Mobile Malware Detection and Mitigation

Abstract

As the number of discovered mobile malicious programs increases every year, the pieces of malware are becoming more advanced, and attacks are becoming more complex. Hence, it is critical to enhance mobile malware mitigation methods and develop new tools and techniques to combat state-of-the-art mobile malware. The uniqueness of smartphones in terms of hardware, software, and energy constraints, poses new challenges to the traditional malware detection methods and renders many techniques ineffective or inefficient for mobile platforms.

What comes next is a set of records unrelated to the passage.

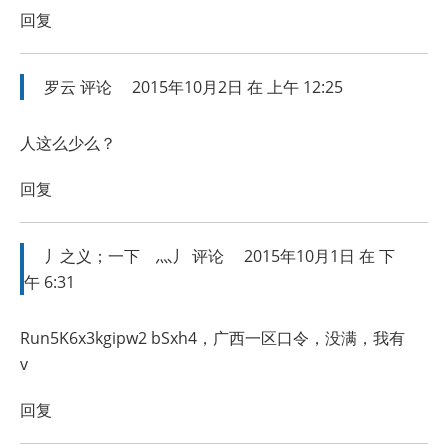
回复
罗云
评论
2015年10月2日 在 上午 12:25
人这么少么？
回复
丿之义；一下ゞ灬丿
评论
2015年10月1日 在 下
午 6:31
Run5K6x3kgipw2 bSxh4，广西一区口令，没满，我有
v
回复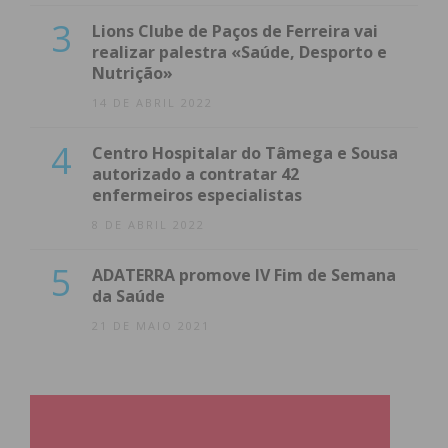
3
Lions Clube de Paços de Ferreira vai
realizar palestra «Saúde, Desporto e
Nutrição»
14 DE ABRIL 2022
4
Centro Hospitalar do Tâmega e Sousa
autorizado a contratar 42
enfermeiros especialistas
8 DE ABRIL 2022
5
ADATERRA promove IV Fim de Semana
da Saúde
21 DE MAIO 2021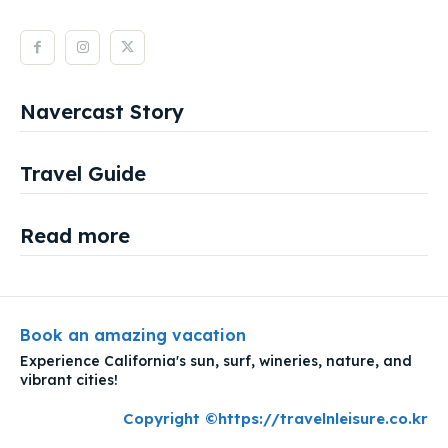
Navercast Story
Travel Guide
Read more
Book an amazing vacation
Experience California's sun, surf, wineries, nature, and
vibrant cities!
Copyright ©https://travelnleisure.co.kr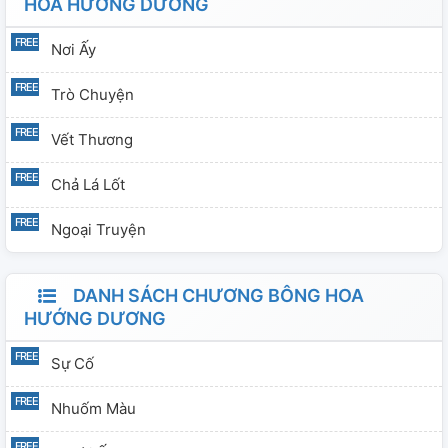
HOA HƯỚNG DƯƠNG
Nơi Ấy
Trò Chuyện
Vết Thương
Chả Lá Lốt
Ngoại Truyện
DANH SÁCH CHƯƠNG BÔNG HOA
HƯỚNG DƯƠNG
Sự Cố
Nhuốm Màu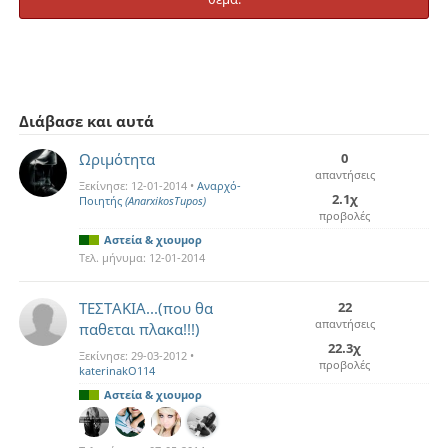
Διάβασε και αυτά
Ωριμότητα
0
απαντήσεις
Ξεκίνησε:
12-01-2014
•
Αναρχό-
2.1χ
Ποιητής
(AnarxikosTupos)
προβολές
Αστεία & χιουμορ
Τελ. μήνυμα:
12-01-2014
ΤΕΣΤΑΚΙΑ...(που θα
22
απαντήσεις
παθεται πλακα!!!)
22.3χ
Ξεκίνησε:
29-03-2012
•
προβολές
katerinakO114
Αστεία & χιουμορ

This thesis offers techniques and tools that can be used in collaboration to mitigate mobile malware, making application marketplaces and user devices more secure. The thesis presents RansomCare, a mobile crypto-ransomware detection and mitigation method to protect mobile user data. RansomCare detects and neutralizes crypto-ransomware on smartphones in real-time, employing dynamic and lightweight static analysis. In case of a crypto-ransomware attack, it recovers lost files while preserving data privacy. We also investigate the threat of advanced mobile crypto-ransomware, which is aware of the existing methods and mimics the data manipulation patterns of legitimate applications. By implementing an Android application called Maskware, we demonstrate that it can evade common data-centric metrics such as file entropy, structure, and data transformation. A solution is proposed to detect and neutralize Maskware. The thesis also offers some solutions to mitigate the widespread of mobile malware. We present CamoDroid, an open-source and extendable dynamic analysis framework resilient against the detection by evasive Android malware. CamoDroid cloaks the existence of the analysis environment and provides a broad view of an application's behavior by monitoring and logging the dangerous API calls executed by the application. We provide an Android Interpretable Malware detection method (AIM). AIM is based on a novel application class modeling and utilizes intelligent hybrid analysis and a neural network classifier. AIM can distinguish malware from benign applications and identifies malicious parts of malware applications utilizing the attention mechanism. The evaluation results show the effectiveness of the proposed methods in mitigating mobile malware.